In my daily column “The Caligula Presidency,” and elsewhere, I have attempted to delineate the background of Steve Bannon’s egregious conspiracy theories as well as his political convictions. Here, I’d like to further delineate the intellectual profile of the man.

There is no doubt that he likes to be perceived as a serious intellectual with a vast scholarly horizon who reads deep impenetrable books not accessible to regular, slightly stupid people. Somebody, in other words, who wants to dismantle (he calls it “deconstructing”) the Deep State or the established institutional bureaucratic order, a la Lenin; one who governs by chaos. But is this mere cleverness by half, a pure myth, and a dangerous one at that? Let’s see.

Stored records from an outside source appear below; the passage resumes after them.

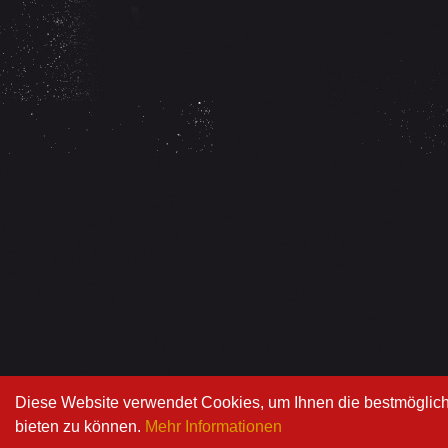
Diese Website verwendet Cookies, um Ihnen die bestmögliche
bieten zu können.
Mehr Informationen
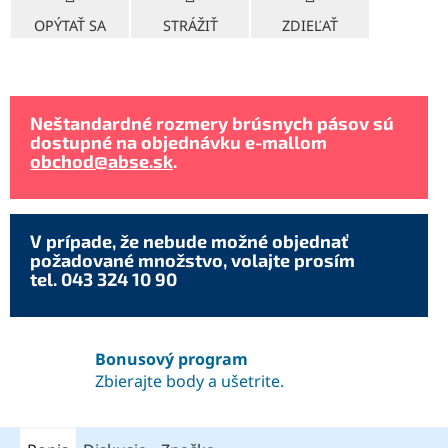
OPÝTAŤ SA
STRÁŽIŤ
ZDIEĽAŤ
Neštandardné rozmery brúsnych pásov sú
dostupné na objednávku e-mallom
obchod@abse.sk
.
V prípade, že nebude možné objednať
požadované množstvo, volajte prosím
tel. 043 324 10 90
Bonusový program
Zbierajte body a ušetrite.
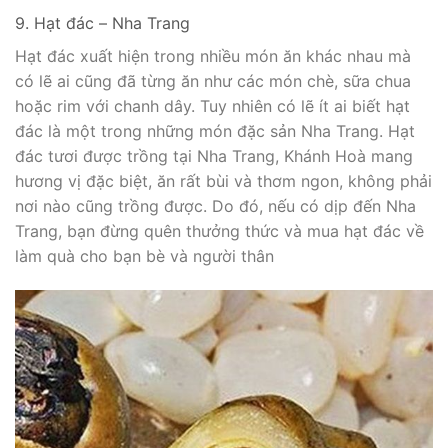
9. Hạt đác – Nha Trang
Hạt đác xuất hiện trong nhiều món ăn khác nhau mà
có lẽ ai cũng đã từng ăn như các món chè, sữa chua
hoặc rim với chanh dây. Tuy nhiên có lẽ ít ai biết hạt
đác là một trong những món đặc sản Nha Trang. Hạt
đác tươi được trồng tại Nha Trang, Khánh Hoà mang
hương vị đặc biệt, ăn rất bùi và thơm ngon, không phải
nơi nào cũng trồng được. Do đó, nếu có dịp đến Nha
Trang, bạn đừng quên thưởng thức và mua hạt đác về
làm quà cho bạn bè và người thân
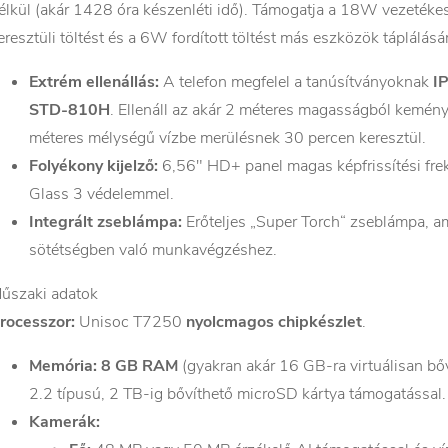
élkül (akár 1428 óra készenléti idő). Támogatja a 18W vezeték
eresztüli töltést és a 6W fordított töltést más eszközök táplálásá
Extrém ellenállás:
A telefon megfelel a tanúsítványoknak
I
STD-810H
. Ellenáll az akár 2 méteres magasságból kemény 
méteres mélységű vízbe merülésnek 30 percen keresztül.
Folyékony kijelző:
6,56" HD+ panel magas képfrissítési fre
Glass 3 védelemmel.
Integrált zseblámpa:
Erőteljes „Super Torch“ zseblámpa, a
sötétségben való munkavégzéshez.
űszaki adatok
rocesszor:
Unisoc T7250
nyolcmagos chipkészlet
.
Memória:
8 GB RAM
(gyakran akár 16 GB-ra virtuálisan bőv
2.2 típusú, 2 TB-ig bővíthető microSD kártya támogatással.
Kamerák:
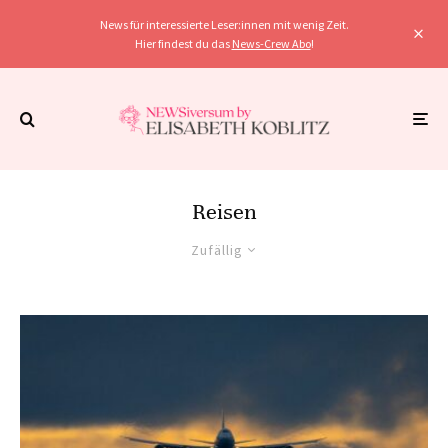
News für interessierte Leser:innen mit wenig Zeit.
Hier findest du das
News-Crew Abo
!
Reisen
Zufällig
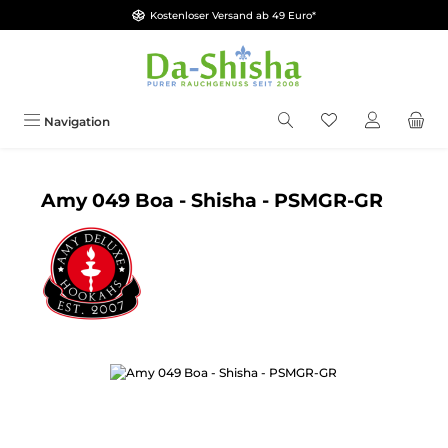
Kostenloser Versand ab 49 Euro*
Zum Hauptinhalt springen
Du hast 0 Produkt
Navigation
Amy 049 Boa - Shisha - PSMGR-GR
Bildergalerie überspringen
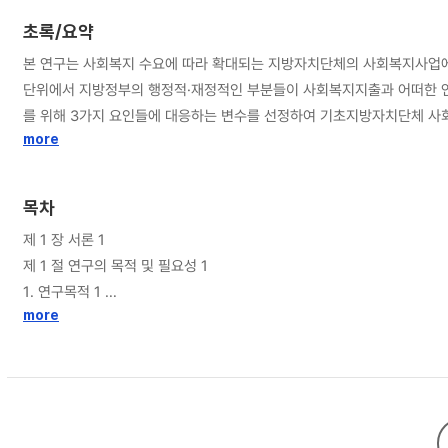
초록/요약
본 연구는 사회복지 수요에 따라 확대되는 지방자치단체의 사회복지사업에
단위에서 지방정부의 행정적·재정적인 부분들이 사회복지지출과 어떠한 연
를 위해 3가지 요인들에 대응하는 변수를 선정하여 기초지방자치단체 사회복지지출에 어떤 것들이 유의미한 영향을 미치는지 분석했
합쳐진 패널데이터를 활용하여 진행되었다. 사회복지예산지출은 지역마다 
more
가지 측면으로 나누어 구성했다. 행·재정적 요인으로 주민 1인당 지방세 
이데올로기를 다루는 데 있어 선행연구는 정당 요인을 분석할 때 정책결정
목차
던‘지방의회 과반수 의석의 소속정당’에 대한 부분을 검토하여 정당의 이
제 1 장 서론 1
과를 일으킬 가능성이 있어 자연로그를 취해 단위를 낮추어 분석했다. 또한, 고령화 사회에 따
제 1 절 연구의 목적 및 필요성 1
패널데이터를 분석하기 위한 모형추정과 둘째, 변수들의 일반적 특성을 분
1. 연구목적 1
위해 F-test를 진행한 결과, 합동 OLS보다는 고정효과모형이 적절한 것
more
2. 연구내용 2
것으로 나타났다. 고정효과모형과 확률효과모형중 본 연구에서 활용하는 패
3. 연구대상과 연구방법 3
연구의 결과를 분석하였다. 고정효과모형 추정결과, 행·재정 요인 중 재정자립도와 재정자주도는 부적 영향을 미치는 것으로 나타났다. 정치적 요인의 경우 지방선거전년도와 후년도, 의회 과반수 진보정당이 사회복지지출 증가에 정적 영향
을 미치는 결과가 도출되었다. 사회경제적 요인으로 선정한 고령 인구비율과 인구수는 모두 사회복지예산 비중에 
제 2 장 지방재정 및 사회복지재정에 대한 논의 4
의 주체자가 된 지 17년 이상의 기간이 흐르면서, 실질적인 사회복지 
제 1 절 지방재정에 대한 논의 4
영향력이 증대된 지방자치단체 사회복지지출에 영향을 미치는 요소에 대한
1. 지방재정 개념 및 특성 5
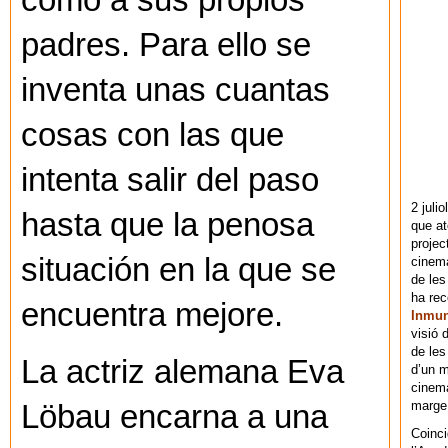
como a sus propios
padres. Para ello se
inventa unas cuantas
cosas con las que
intenta salir del paso
2 juli
hasta que la penosa
que at
projec
situación en la que se
cinema
de les
ha re
encuentra mejore.
Inmu
visió 
de les
La actriz alemana Eva
d’un m
cinema
marge 
Löbau encarna a una
Coinci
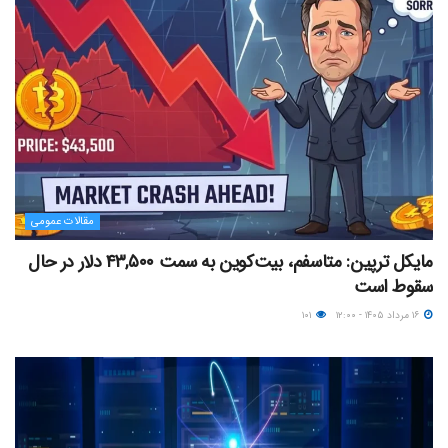
مقالات عمومی
مایکل ترپین: متاسفم، بیت‌کوین به سمت ۴۳,۵۰۰ دلار در حال
سقوط است
۱۶ مرداد ۱۴۰۵ - ۱۲:۰۰
۱۰۱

Since he is the master-mind, the man of ideas in the White House, to understand Trump’s insane and dangerous beliefs, we may need to understand Bannon’s first, then decide if what they are selling is rational and normal or highly toxic. For, to normalize Bannon is to normalize Trump; there is no two way around it. In other words, we need to decide whether or not we wish to buy what they are selling; in other words, make a deal. And what, pray, might that be?

For one thing, he wants to be seen not as a conspiracy theorist but as a bright ideologue eager for a Big Ideological Battle. What might that battle be? Nothing short than a global holy war against Islamic fascism, never mind if this entails resurrecting nationalism and fascism of old, which is not a Moslem invention but a Western product.

Having insinuated himself into tremendous political power, he is now realizing that he might be able to do something with it, not just write about it in a conspiracy theory blog. It’s dawning on him that some of his ideas on white supremacy and extreme fascistic nationalism might be brought into the realm of the possible. He imagines he is writing his own clever by half conspiracy book and that people in general are stupid enough to read it and be persuaded. His only obstacle as of now is the media which he perceived as “the enemy of the people” and part of the Deep State.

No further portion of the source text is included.